Oil and gas companies are desperate to stop the wave of lawsuits seeking to hold them financially responsible for their role in climate change. Should these suits get to trial, their executives would have to testify about whether they knowingly misled the public about the climate threat posed by their products going back to the 1970s.
A federal district judge in a recent ruling made it harder for the defendants to shut down a lawsuit filed by the state of Rhode Island to have the industry pay the costs associated with climate change.
Judge William E. Smith ruled that the suit against 21 oil and gas companies, including Exxon, Shell and BP, should be heard in state court — a venue that the companies fear would be less likely to dismiss the case.
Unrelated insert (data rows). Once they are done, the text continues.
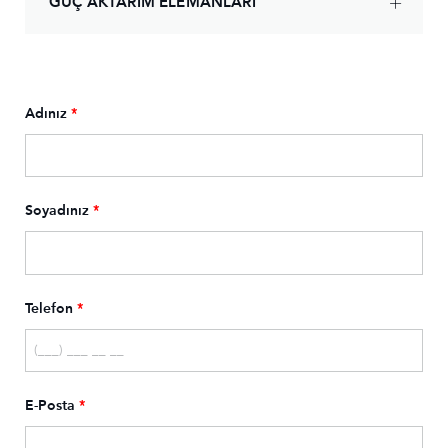
GÜÇ AKTARIM ELEMANLARI
Adınız
*
Soyadınız
*
Telefon
*
E-Posta
*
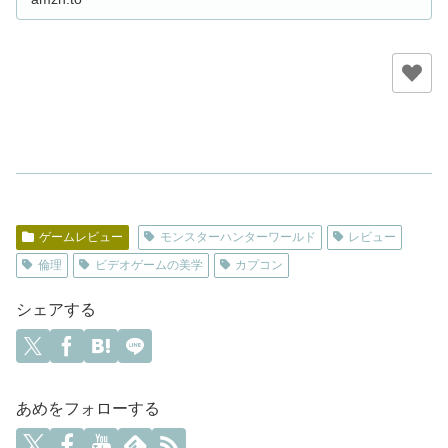
ゲームレビュー
モンスターハンターワールド
レビュー
倫理
ビデオゲームの美学
カプコン
シェアする
あめをフォローする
Federal judges in Northern California and Baltimore, likewise, have ruled that these cases belong in state court. (I have been a pro bono consultant to lawyers representing government plaintiffs in these cases.)
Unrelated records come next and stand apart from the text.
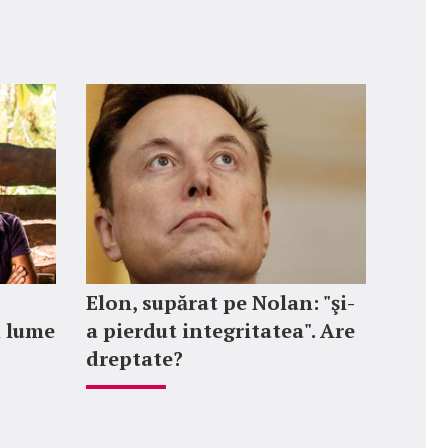
Elon, supărat pe Nolan: "şi-
n lume
a pierdut integritatea". Are
dreptate?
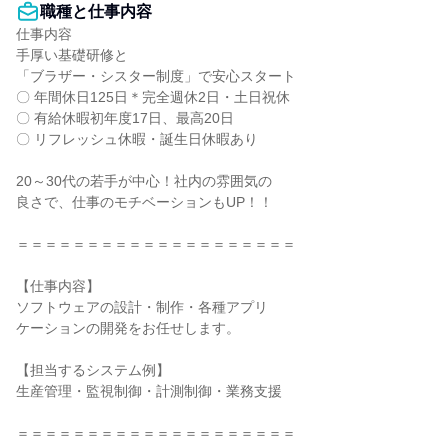
職種と仕事内容
仕事内容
Judge Smith also noted in his opinion: “Defendants understood the consequences of their activity decades ago, when transitioning from fossil fuels to renewable sources of energy would have saved a world of trouble. But instead of sounding the alarm, Defendants went out of their way to becloud the emerging scientific consensus and further delay changes — however existentially necessary — that would in any way interfere with their multibillion-dollar profits. All while quietly readying their capital for the coming fallout.”
A number of high-profile cases against other businesses that marketed and sold harmful or deadly products have succeed in state courts — especially when the businesses knew their products would cause injury.
State courts paved the way for the record $246-billion settlement with Big Tobacco. They secured the first major victory in the fight to hold opioid manufacturers accountable. And paint manufacturers have had to pay damages to clean up lead paint they sold despite knowing that lead is poisonous.
Those lawsuits, and the internal documents they uncovered during litigation, bear a strong resemblance to what we are learning about what oil companies knew about climate change, when they knew it, and how they funded a multimillion-dollar campaign to convince the American public that climate change isn’t happening.
We now know that at the same time oil companies were funding the disinformation campaign, they spent millions of dollars protecting their own assets — like oil platforms — from more-powerful storms and sea level rise expected as temperatures increase.
Climate liability litigation, filed by state and local governments around the country, raises a fundamental question: Who should pay for the damage climate change is already causing, and will continue to cause well into the future with accelerating sea level rise, more-intense flooding, larger wildfires, growing droughts and stronger hurricanes, if the federal government does not pick up the tab? Local taxpayers or the companies whose products caused the damage?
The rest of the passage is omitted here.